The majority of poker players in the world don't bluff. Bluffing makes many people too uncomfortable.

Point is, you can ALWAYS afford to fold a hand in poker. Always.

What you can't afford is calling a couple of big bluffs that weren't.

Live to play another hand. Always. You can make plenty of dinero on YOUR winning hands and successful bluffs. You dont' need to blow it trying to call someone elses

By learning how to bluff successfully, you are in the top 1/10 of 1% of poker players. You wouldn't be reading this blog if you weren't committed to playing GREAT poker.

So don't keep making the stupid mistake of trying to either A) get rich or B) teach them a lesson by calling other bluffers.

Play your own game.

Setting the Stage

Most bluffing in low-stakes games is done after the flop, or turn.

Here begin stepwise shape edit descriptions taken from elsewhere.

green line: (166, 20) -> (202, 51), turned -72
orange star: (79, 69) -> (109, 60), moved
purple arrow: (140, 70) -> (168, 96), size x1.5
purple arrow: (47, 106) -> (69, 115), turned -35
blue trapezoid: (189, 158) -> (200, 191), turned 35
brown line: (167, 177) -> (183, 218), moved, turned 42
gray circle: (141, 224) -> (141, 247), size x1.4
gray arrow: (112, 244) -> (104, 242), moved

To make a bluff thrown in at the river credible, you have to have ALREADY set the stage. The hand you're pretending to possess must have either improved, based on the river card, or grown in value because the river was of no use to your opponent.

You must have bet at the turn AS IF you already had the hand you are NOW pretending to bet.

Kapeesh? Read it again.

Your betting at the River must be consistent with your "pretend" hand seconds before.

If it isn't, it screams "I'm BLUFFING!"

How often is this practical.

Not very.

Sometimes you may be in a semi-bluff situation, and go for the bluff on the river, having already raised on the turn, but not gotten your card.

Some players have great memories. They'll remember if you raised pre-flop, and again, mentally determine if that's consistent with how you're betting now. If there's nothing but royalty on the table and suddenly you're betting big after the river, they're gonna go, "Unh Uh!"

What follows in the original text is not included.